Apart from being the planet’s engine, MM also serves as an exposition machine, flashing the reader back to what exactly happened when he, Doom and Strange confronted the Beyonders. All that explanation (and re-explanation of stuff that was previously explained in the last issue of New Avengers) leads the issue to be a little light on action, but don’t worry, we get a glimpse of Thanos at the end of the issue, ready to F up some S.
I’m looking forward to seeing how Strange’s choices leading to and during Secret Wars inform his journey after the event. As the Sorcerer Supreme, Stephen is theoretically one of Marvel’s most powerful heroes, but some of his most memorable moments come when his confidence fails to match his ability. When Doom confronts the Beyonders and takes their energy, Strange flat-out refuses to decide what can be saved and what can’t, yielding total control to Doom, who has no problem making such decisions. A confrontation between the two was inevitable, as was Stephen losing that confrontation. Of course there’s also the question of how he gets un-dead after this, but I’m less worried about that.
Star-Lord and Kitty Pryde #2
Story by Sam Humphries
Art by Alti Firmansyah and Jessica Kholinne
In the multiplex of Secret Wars books, if Thors is the gritty police procedural, Giant Size Little Marvels: A vs. X is the kids film, and nearly every other book is the YA dark dystopian reality where a hero shall rise, Star-Lord and Kitty Pryde is the sassy romantic comedy where the leads banter back and forth as they fall in love. Except unlike most such movies, I actually like this.
As romantic leads, Pryde and Peter Quill are fulfilling prescribed roles. Quill is the charming, quippy, not-really-a-bad boy. So, basically, Chris Pratt. And Kitty is the smart, feisty but still vulnerable skeptic. Let’s call her the Kate Hudson. Neither of them has any real reason to dislike the other, but they’re both scared of what the other represents. Quill is living proof that Doom’s law is not infallible, which, if word got out, would likely be the end of Kitty, whose job it is to discredit anomalies found on Battleworld. And Kitty – especially after she stabs a guy through the chest with her wrist-mounted Wolverine claws – is a reminder that the 616 Kitty, Quill’s Kitty, is gone, along with almost everything else Quill ever knew or cared about.

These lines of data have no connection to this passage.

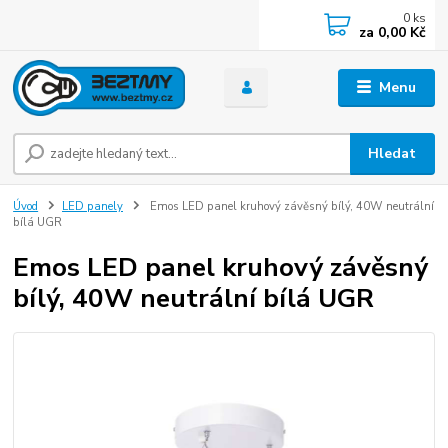
0
ks
za
0,00 Kč
Menu
Hledat
Úvod
LED panely
Emos LED panel kruhový závěsný bílý, 40W neutrální
bílá UGR
Emos LED panel kruhový závěsný
bílý, 40W neutrální bílá UGR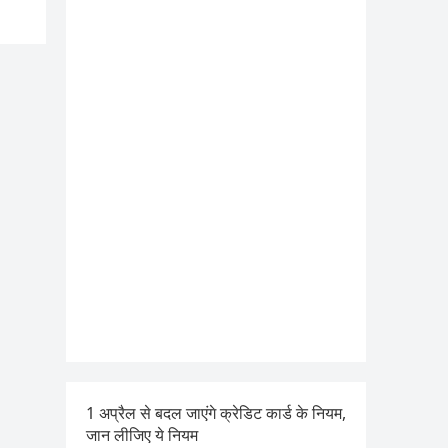
1 अप्रैल से बदल जाएंगे क्रेडिट कार्ड के नियम,
जान लीजिए ये नियम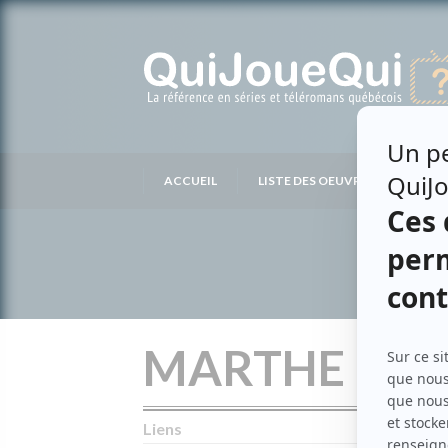
Passer
au
contenu
ACCUEIL
LISTE DES OEUVRES
LIS
MARTHE LAP
Liens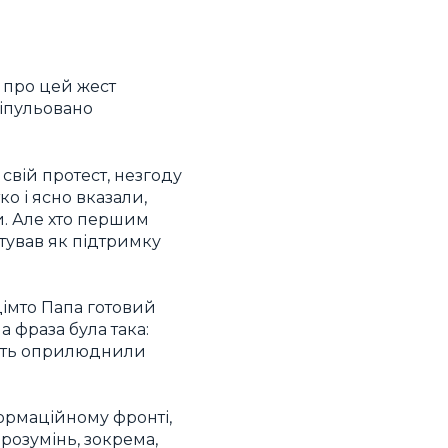
о про цей жест
ніпульовано
свій протест, незгоду
о і ясно вказали,
. Але хто першим
тував як підтримку
цімто Папа готовий
а фраза була така:
мість оприлюднили
формаційному фронті,
розумінь, зокрема,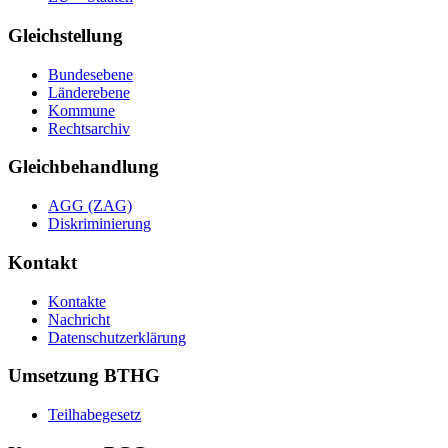
Gleichstellung
Bundesebene
Länderebene
Kommune
Rechtsarchiv
Gleichbehandlung
AGG (ZAG)
Diskriminierung
Kontakt
Kontakte
Nachricht
Datenschutzerklärung
Umsetzung BTHG
Teilhabegesetz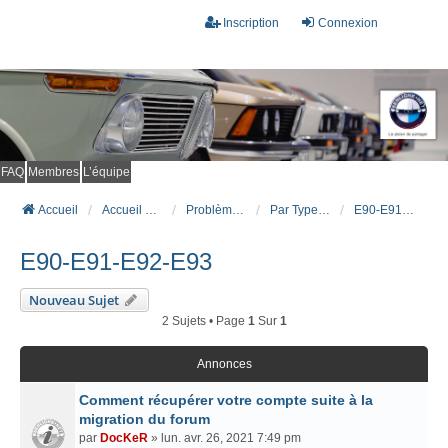
Inscription
Connexion
FAQ
Membres
L’équipe
Accueil
Accueil du forum
Problèmes connus et résolus (FAQ)
Par Type Carrosserie
E90-E91-E92-E93
E90-E91-E92-E93
Nouveau Sujet
2 Sujets • Page
1
Sur
1
Annonces
Comment récupérer votre compte suite à la
migration du forum
par
DocKeR
» lun. avr. 26, 2021 7:49 pm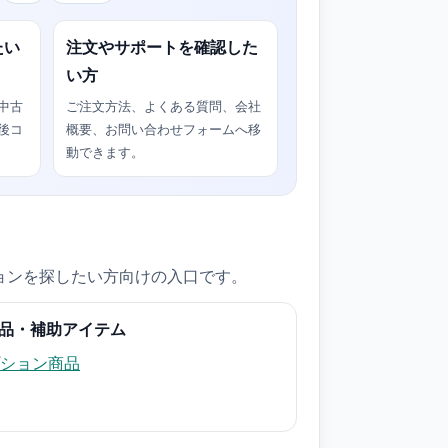
たい
注文やサポートを確認した
い方
中古
ご注文方法、よくある質問、会社
後コ
概要、お問い合わせフォームへ移
動できます。
ョンを探したい方向けの入口です。
品・補助アイテム
ション商品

Brian Michael Bendis brought these two crazy kids together, but Sam Humphries is giving them a chemistry that almost – ALMOST – makes me forget how much I shipped Kitty and Pete Wisdom back in the day. And Alti Firmansyah’s art just makes them all the more adorable, retractable claws and all.
But if you’ve come to ship Pryde-Lord or whatever their portmanteau is, stay for the classic X-Men jokes. Last issue gave us Quill singing Disney covers with X-Factor as his backing band, calling himself Steve Rogers and looking like Alex Summers. This issue gives us the New Mutdroids, an all-robot version of the New Mutants led by Doug Ramsey (not Age of Apocalypse Doug, to be clear) from inside his technoorganic bestie, Warlock. The Mutdroids serve Gambit the Collector and serve up Chris Claremont’s most classic catchphrases, from “Ah’m nigh invulnerable when I’m blastin’” to “the focused totality of my psychic powers.” (If references like this make you smile ear to ear, then we must again beseech you to listen the Rachel & Miles Xplain the X-Men podcast. Like Val Kilmer says in Real Genius, it’s a moral imperative.)